It's become a classic of political commentary: a center-left lament about the decline in the quality of conservative intellectual life. (Here's a recent example.) Where once William F. Buckley debated fellow intellectuals on Firing Line, where once richly erudite thinkers like Leo Strauss, Russell Kirk, and Milton Friedman crafted meticulous arguments in culturally literate essays, today conservatives either treat ideas as weapons to bludgeon their ideological opponents, or craft them into slogans to whip up enthusiasm at the endless populist pep rally on talk radio, partisan websites, and cable news.

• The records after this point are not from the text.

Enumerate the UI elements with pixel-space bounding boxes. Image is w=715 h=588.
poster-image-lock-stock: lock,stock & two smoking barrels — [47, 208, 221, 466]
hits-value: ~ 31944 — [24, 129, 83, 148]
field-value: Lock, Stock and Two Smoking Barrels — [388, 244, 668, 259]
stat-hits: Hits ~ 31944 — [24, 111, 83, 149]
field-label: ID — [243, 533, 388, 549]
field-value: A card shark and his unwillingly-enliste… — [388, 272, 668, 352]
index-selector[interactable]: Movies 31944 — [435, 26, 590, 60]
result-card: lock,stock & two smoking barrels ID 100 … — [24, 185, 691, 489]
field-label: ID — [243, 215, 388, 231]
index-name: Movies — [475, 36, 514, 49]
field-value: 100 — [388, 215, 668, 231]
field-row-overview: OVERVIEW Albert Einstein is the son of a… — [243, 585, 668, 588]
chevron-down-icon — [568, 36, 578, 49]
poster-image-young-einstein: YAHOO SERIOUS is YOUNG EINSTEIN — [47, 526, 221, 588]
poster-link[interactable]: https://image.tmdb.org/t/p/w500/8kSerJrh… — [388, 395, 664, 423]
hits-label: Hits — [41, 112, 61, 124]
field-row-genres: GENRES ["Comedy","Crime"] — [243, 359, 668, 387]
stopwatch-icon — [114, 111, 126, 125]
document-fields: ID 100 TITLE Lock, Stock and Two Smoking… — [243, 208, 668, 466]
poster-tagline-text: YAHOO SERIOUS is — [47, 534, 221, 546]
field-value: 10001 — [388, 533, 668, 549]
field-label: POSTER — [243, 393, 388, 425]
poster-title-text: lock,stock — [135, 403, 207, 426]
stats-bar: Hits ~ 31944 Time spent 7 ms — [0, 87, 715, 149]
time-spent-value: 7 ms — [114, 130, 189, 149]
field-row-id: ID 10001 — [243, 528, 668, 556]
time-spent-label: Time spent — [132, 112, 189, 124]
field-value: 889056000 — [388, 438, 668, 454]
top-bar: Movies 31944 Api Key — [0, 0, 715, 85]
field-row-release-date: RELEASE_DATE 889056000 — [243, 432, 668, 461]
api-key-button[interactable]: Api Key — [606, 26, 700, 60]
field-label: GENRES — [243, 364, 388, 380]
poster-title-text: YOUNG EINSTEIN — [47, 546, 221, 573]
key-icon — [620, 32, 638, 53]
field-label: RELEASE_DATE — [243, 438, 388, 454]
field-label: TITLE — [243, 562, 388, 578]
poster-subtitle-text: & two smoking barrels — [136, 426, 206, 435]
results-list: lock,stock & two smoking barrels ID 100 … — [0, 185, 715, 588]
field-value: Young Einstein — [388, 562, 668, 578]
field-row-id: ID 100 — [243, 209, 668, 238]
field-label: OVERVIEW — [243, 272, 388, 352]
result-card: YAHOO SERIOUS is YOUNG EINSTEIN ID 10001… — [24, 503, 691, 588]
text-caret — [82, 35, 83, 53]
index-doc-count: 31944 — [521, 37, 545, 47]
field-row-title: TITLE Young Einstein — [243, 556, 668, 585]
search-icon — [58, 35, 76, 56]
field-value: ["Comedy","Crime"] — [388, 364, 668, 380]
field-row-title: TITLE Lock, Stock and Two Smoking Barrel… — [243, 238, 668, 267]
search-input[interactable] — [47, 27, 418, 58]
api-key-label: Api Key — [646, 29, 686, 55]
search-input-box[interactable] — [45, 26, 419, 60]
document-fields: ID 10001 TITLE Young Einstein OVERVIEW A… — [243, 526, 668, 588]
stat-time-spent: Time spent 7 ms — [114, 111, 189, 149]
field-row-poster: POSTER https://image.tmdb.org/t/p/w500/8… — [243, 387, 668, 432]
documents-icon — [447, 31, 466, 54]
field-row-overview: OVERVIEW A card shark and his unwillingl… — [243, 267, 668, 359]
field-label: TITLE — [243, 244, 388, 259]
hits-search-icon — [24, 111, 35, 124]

As a former conservative who became disaffected with the right in the years immediately following the September 11 attacks, I've made a version of this argument myself. Though there are exceptions to the downward intellectual spiral on the right — Ross Douthat at The New York Times, the people involved in this reformist project, the writers associated with The American Conservative and Front Porch Republic, and the "Postmodern Conservatives" at National Review Online — the general trend on the right in recent years has been away from reflection on ideas for their own sake, and toward fashioning an ideology to galvanize the "conservative movement" and electorally empower its chosen political vehicle: the Republican Party.

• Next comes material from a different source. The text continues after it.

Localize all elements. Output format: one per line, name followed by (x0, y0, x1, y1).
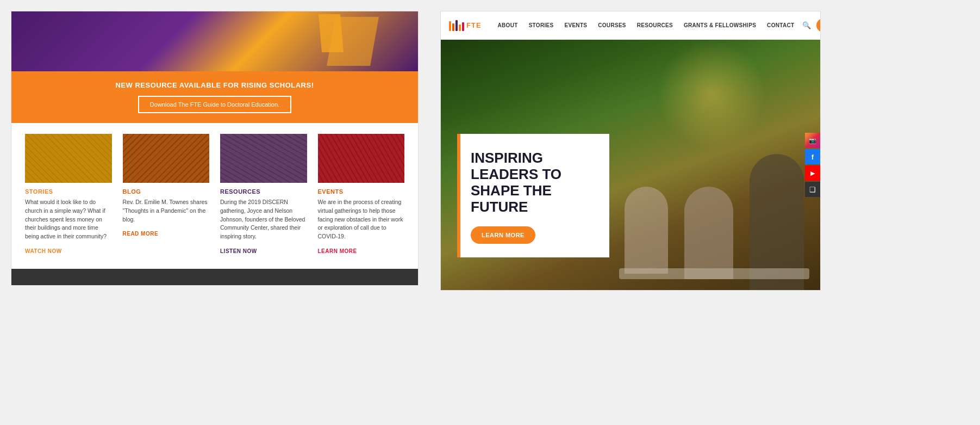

In most cases, this shift has been generational: an older, more thoughtful group of conservative thinkers and writers has been replaced by a less deeply educated and more baldly partisan cohort of ideological foot soldiers. But there is a notable exception to this tendency: George F. Will.

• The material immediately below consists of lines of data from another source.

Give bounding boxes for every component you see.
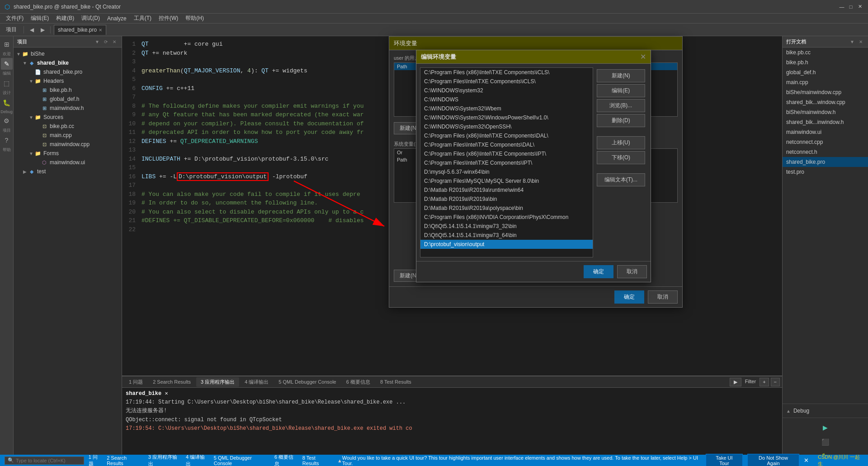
- nav-back-button[interactable]: ◀: [27, 25, 36, 34]
- open-file-bike-pb-cc[interactable]: bike.pb.cc: [783, 48, 868, 57]
- edit-env-close-btn[interactable]: ✕: [640, 52, 646, 61]
- menu-edit[interactable]: 编辑(E): [27, 14, 52, 23]
- qml-tab[interactable]: 5 QML Debugger Console: [214, 455, 270, 466]
- tree-item-bike-pb-cc[interactable]: ⊡ bike.pb.cc: [14, 122, 122, 131]
- tree-item-bishe[interactable]: ▼ 📁 biShe: [14, 49, 122, 58]
- tree-item-bike-pb-h[interactable]: ⊞ bike.pb.h: [14, 86, 122, 95]
- env-edit-text-btn[interactable]: 编辑文本(T)...: [597, 173, 645, 186]
- search-box[interactable]: 🔍: [5, 456, 84, 465]
- open-file-netconnect-h[interactable]: netconnect.h: [783, 147, 868, 157]
- open-file-mainwindow-cpp-shared[interactable]: shared_bik...window.cpp: [783, 97, 868, 107]
- sidebar-icon-design[interactable]: ⬚: [1, 77, 13, 89]
- env-item-6[interactable]: C:\WINDOWS\System32\OpenSSH\: [420, 122, 593, 131]
- env-item-19[interactable]: D:\protobuf_vision\output: [420, 240, 593, 249]
- tab-compile[interactable]: 4 编译输出: [240, 377, 273, 387]
- tree-item-mainwindow-ui[interactable]: ⬡ mainwindow.ui: [14, 158, 122, 167]
- tab-summary[interactable]: 6 概要信息: [342, 377, 375, 387]
- edit-env-list[interactable]: C:\Program Files (x86)\Intel\TXE Compone…: [420, 67, 593, 257]
- panel-close-btn[interactable]: ✕: [111, 38, 118, 45]
- env-up-btn[interactable]: 上移(U): [597, 136, 645, 149]
- sidebar-icon-welcome[interactable]: ⊞: [1, 38, 13, 50]
- env-item-18[interactable]: D:\Qt\Qt5.14.1\5.14.1\mingw73_64\bin: [420, 231, 593, 240]
- run-icon[interactable]: ▶: [820, 422, 831, 433]
- tab-issues[interactable]: 1 问题: [124, 377, 147, 387]
- env-item-5[interactable]: C:\WINDOWS\System32\WindowsPowerShell\v1…: [420, 113, 593, 122]
- edit-env-confirm-btn[interactable]: 确定: [584, 265, 613, 278]
- minimize-button[interactable]: —: [838, 3, 845, 10]
- env-outer-confirm-btn[interactable]: 确定: [614, 290, 644, 304]
- env-item-16[interactable]: C:\Program Files (x86)\NVIDIA Corporatio…: [420, 213, 593, 222]
- menu-help[interactable]: 帮助(H): [182, 14, 208, 23]
- env-item-9[interactable]: C:\Program Files (x86)\Intel\TXE Compone…: [420, 149, 593, 158]
- open-file-mainwindow-h-bishe[interactable]: biShe/mainwindow.h: [783, 107, 868, 117]
- tree-item-mainwindow-h[interactable]: ⊞ mainwindow.h: [14, 104, 122, 113]
- take-tour-btn[interactable]: Take UI Tour: [706, 454, 743, 466]
- env-item-3[interactable]: C:\WINDOWS: [420, 95, 593, 104]
- output-run-btn[interactable]: ▶: [730, 378, 741, 386]
- open-files-filter-btn[interactable]: ▼: [849, 38, 856, 45]
- env-down-btn[interactable]: 下移(O): [597, 151, 645, 164]
- issues-tab[interactable]: 1 问题: [89, 454, 102, 466]
- tree-item-mainwindow-cpp[interactable]: ⊡ mainwindow.cpp: [14, 140, 122, 149]
- menu-debug[interactable]: 调试(D): [78, 14, 104, 23]
- tab-search[interactable]: 2 Search Results: [148, 378, 195, 386]
- env-new-btn[interactable]: 新建(N): [597, 69, 645, 82]
- env-item-13[interactable]: D:\Matlab R2019a\R2019a\runtime\win64: [420, 185, 593, 195]
- open-file-global-def-h[interactable]: global_def.h: [783, 67, 868, 77]
- tour-close-btn[interactable]: ✕: [804, 457, 809, 464]
- tree-item-shared-bike[interactable]: ▼ ◆ shared_bike: [14, 58, 122, 67]
- debug-section[interactable]: ▲ Debug: [786, 408, 864, 414]
- open-files-close-btn[interactable]: ✕: [857, 38, 864, 45]
- tab-test[interactable]: 8 Test Results: [376, 378, 416, 386]
- nav-forward-button[interactable]: ▶: [38, 25, 47, 34]
- search-input[interactable]: [16, 458, 79, 463]
- open-file-bike-pb-h[interactable]: bike.pb.h: [783, 57, 868, 67]
- sidebar-icon-help[interactable]: ?: [1, 134, 13, 146]
- editor-tab[interactable]: shared_bike.pro ✕: [54, 25, 106, 35]
- tree-item-pro[interactable]: 📄 shared_bike.pro: [14, 67, 122, 76]
- menu-analyze[interactable]: Analyze: [104, 14, 130, 23]
- tab-close-icon[interactable]: ✕: [99, 28, 102, 33]
- tree-item-forms[interactable]: ▼ 📁 Forms: [14, 149, 122, 158]
- tree-item-global-def-h[interactable]: ⊞ global_def.h: [14, 95, 122, 104]
- tree-item-sources[interactable]: ▼ 📁 Sources: [14, 113, 122, 122]
- open-file-mainwindow-h-shared[interactable]: shared_bik...inwindow.h: [783, 117, 868, 127]
- env-item-1[interactable]: C:\Program Files\Intel\TXE Components\iC…: [420, 77, 593, 86]
- app-output-tab[interactable]: 3 应用程序输出: [148, 454, 181, 466]
- tree-item-test[interactable]: ▶ ◆ test: [14, 167, 122, 176]
- env-item-7[interactable]: C:\Program Files (x86)\Intel\TXE Compone…: [420, 131, 593, 140]
- menu-file[interactable]: 文件(F): [2, 14, 27, 23]
- compile-output-tab[interactable]: 4 编译输出: [186, 454, 209, 466]
- open-file-netconnect-cpp[interactable]: netconnect.cpp: [783, 137, 868, 147]
- menu-controls[interactable]: 控件(W): [155, 14, 182, 23]
- panel-sync-btn[interactable]: ⟳: [102, 38, 109, 45]
- menu-build[interactable]: 构建(B): [52, 14, 78, 23]
- sidebar-icon-project[interactable]: ⚙: [1, 115, 13, 127]
- search-results-tab[interactable]: 2 Search Results: [107, 455, 144, 466]
- env-item-2[interactable]: C:\WINDOWS\system32: [420, 86, 593, 95]
- close-button[interactable]: ✕: [856, 3, 863, 10]
- open-file-shared-bike-pro[interactable]: shared_bike.pro: [783, 157, 868, 167]
- menu-tools[interactable]: 工具(T): [130, 14, 155, 23]
- sidebar-icon-edit[interactable]: ✎: [1, 58, 13, 70]
- env-browse-btn[interactable]: 浏览(B)...: [597, 99, 645, 112]
- open-file-mainwindow-ui[interactable]: mainwindow.ui: [783, 127, 868, 137]
- debug-icon[interactable]: ⬛: [820, 436, 831, 448]
- env-delete-btn[interactable]: 删除(D): [597, 114, 645, 127]
- tab-app-output[interactable]: 3 应用程序输出: [196, 377, 239, 387]
- sidebar-icon-debug[interactable]: 🐛: [1, 97, 13, 109]
- open-file-mainwindow-cpp-bishe[interactable]: biShe/mainwindow.cpp: [783, 87, 868, 97]
- env-item-15[interactable]: D:\Matlab R2019a\R2019a\polyspace\bin: [420, 204, 593, 213]
- no-tour-btn[interactable]: Do Not Show Again: [747, 454, 799, 466]
- edit-env-cancel-btn[interactable]: 取消: [617, 265, 647, 278]
- output-add-btn[interactable]: +: [760, 378, 769, 386]
- summary-tab[interactable]: 6 概要信息: [274, 454, 298, 466]
- test-results-tab[interactable]: 8 Test Results: [302, 455, 333, 466]
- tab-qml[interactable]: 5 QML Debugger Console: [274, 378, 340, 386]
- env-item-12[interactable]: C:\Program Files\MySQL\MySQL Server 8.0\…: [420, 176, 593, 185]
- output-minus-btn[interactable]: −: [771, 378, 780, 386]
- tree-item-headers[interactable]: ▼ 📁 Headers: [14, 76, 122, 86]
- env-edit-btn[interactable]: 编辑(E): [597, 84, 645, 97]
- env-item-8[interactable]: C:\Program Files\Intel\TXE Components\DA…: [420, 140, 593, 149]
- env-outer-cancel-btn[interactable]: 取消: [648, 290, 678, 304]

Will has been an opinion columnist for four decades, writing highly literate commentary for The Washington Post, Newsweek, and many other outlets in syndication. Holding a Ph.D. in politics from Princeton University, Will has often brought a rich knowledge of political philosophy and history into his columns — erudition that was recognized by his fellow journalists when he won a Pulitzer Prize in 1977.
Will has also shown an admirable independence of mind over the years: denouncing Nixon's corruption during the pre-resignation period of the Watergate scandal, when most Republicans were still defending him; calling Americans "undertaxed" during the early years of the Reagan revolution; criticizing the Iraq War at a time when dissent from George W. Bush's prosecution of the War on Terror was verboten on the right. And then there was his thoughtful 1983 book Statecraft as Soulcraft, which made a communitarian case for using government to instill civic virtue.
One wonders what the author of that book would make of the George Will of today — peddler of Tea-Party-approved libertarian bromides, promoter of know-nothing climate-change denialism, serial spewer of bile against the all-purpose bogeyman of "progressivism." (Reading Will's column these days, you get the feeling he thinks the Republican Party needs to position itself to the right of Theodore Roosevelt circa 1912.)
And then there's the notorious rape column — you know, the one that's inspired a Twitter-fueled flurry of outrage since it was published last weekend, in which Will asserts that (you guessed it) "progressivism" has made "victimhood a coveted status that confers privileges," thereby inspiring "the supposed campus epidemic of rape, a.k.a. 'sexual assault.'"
That's right: George Will, Ph.D., believes that under the influence of "progressivism," young women on college campuses across America are (en masse? individually?) seeking privileges (economic? political? cultural?) by getting themselves known as rape victims — because that is a "coveted status."
Now, I'm not one to restrain myself when it comes to ridiculing the silliness that periodically sweeps through universities in this country. And the last few paragraphs of Will's column, which focus on the plague of "trigger warnings" on campus, make a valid point or two.
But the rape business? Sure it's sexist, condescending, and callously dismissive, as thousands of critics have already noted. But here's what bothers me even more than that: it's outrageously stupid, transparently absurd — the kind of tossed-off, back-of-the-napkin theorizing one would expect of a guy who spends a little too much time in the make-up chair at Fox News.
Can Will truly believe that female college students are behaving the way he claims they are — faking sexual assaults because it confers benefits on them? If he does, what does that imply about his broader capacity to think, analyze, and opine? If he doesn't, what does that imply about his willingness to prostitute his intellect for the sake of rallying the right-wing rabble in the bleachers?
To be perfectly honest, I don't know what to think. Between those two unpleasant possibilities — intellectual breakdown or intellectual self-betrayal — I suppose I have to go with the first option. It was just five years ago, after all, that Will railed against the American people for wearing blue jeans. I find it hard to believe that a man so proudly and unapologetically elitist would deliberately slum it to prove his populist bona fides.
But that means that something just as troubling has happened: a once thoughtful conservative has undergone a marked intellectual collapse right before our eyes.
Maybe everyone would be better off if he just stuck with baseball.